Hey everyone! I'm in a bit of a bind and could really use your expertise. I'm the only sysadmin for a small IT team managing a Dell VXRail hyperconverged cluster with four ESXi hosts running around 50 VMs on version 6.7. My vCenter Server appliance (which runs on Photon OS) along with an external platform services controller are both virtual and located in the cluster. I've been able to log into vSphere, but I see very little in the UI besides the administration tab. There's a banner that says it can't connect to the vCenter URL on port 443.
I have the admin account credentials for vSphere, and I'm able to access the root passwords for both the vCenter and PSC appliances. I've ensured shell login is enabled too. I've got snapshots from before I started trying to fix this mess.
Some initial checks showed that storage was a bit high at 95%, so I cleared out old files and brought it down to 40%. I ran 'fsck' and it reported clean volumes, so I'm not sure if there's corruption.
Most crucially, the VPXD service isn't starting, and it gives a system error, prompting me to check the support bundle. I found some LDAP and certificate errors in the logs but haven't had any luck fixing it. Besides VPXD, the vCenter Server Services and Content Library Service also won't start. Our backup solution isn't functioning either, and I need to resolve this before seeking paid support. Any advice would be greatly appreciated!
4 Answers
I suggest digging into the VPXD service logs located at /var/log/vmware/vpxd/. Those logs might provide some clues as to why the service is failing. And just a heads-up, you mentioned your support contract expired, so you might want to get creative if help from VMware isn’t an option!
Make sure to check your certificates as well; they can often cause problems if something goes wrong with them. You can run some commands to verify their status. It's probably the last thing you'll want to overlook!

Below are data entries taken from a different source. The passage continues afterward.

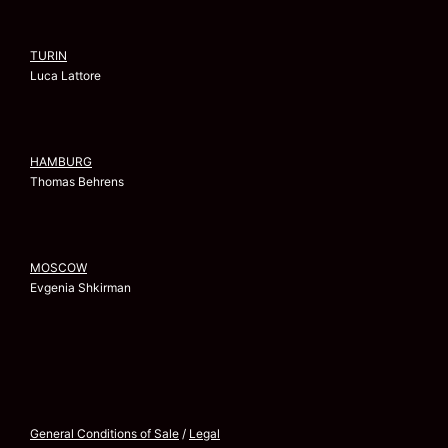
TURIN
Luca Lattore
HAMBURG
Thomas Behrens
MOSCOW
Evgenia Shkirman
General Conditions of Sale
/
Legal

As someone mentioned, using the command to list your certs might be a worthwhile step. You want to make sure everything is valid. Something like this should help you:
```for store in $(/usr/lib/vmware-vmafd/bin/vecs-cli store list | grep -v TRUSTED_ROOT_CRLS); do echo "[*] Store :" $store; /usr/lib/vmware-vmafd/bin/vecs-cli entry list --store $store --text | grep -ie "Alias" -ie "Not After";done;``` Check to see if they’re valid!
Looks like all certs are valid until 2030, so I hope that’s not the problem.
First off, let's start by checking if the time is set correctly on your appliances, as incorrect time can cause a ton of issues. Make sure they're synced with NTP, as that can often lead to connectivity problems. Just double-check how the timezone is configured, it's worth a look!
Time appears to be correct, and I've synchronized NTP from one of the domain controllers. I tried switching the timezone to match ours, but it didn't help.
I've looked through vpxd.log and did notice LDAP related errors and issues with certificates. I even removed the LDAP configuration since it wasn't being used, but that didn’t solve anything. Unfortunately, our support has expired.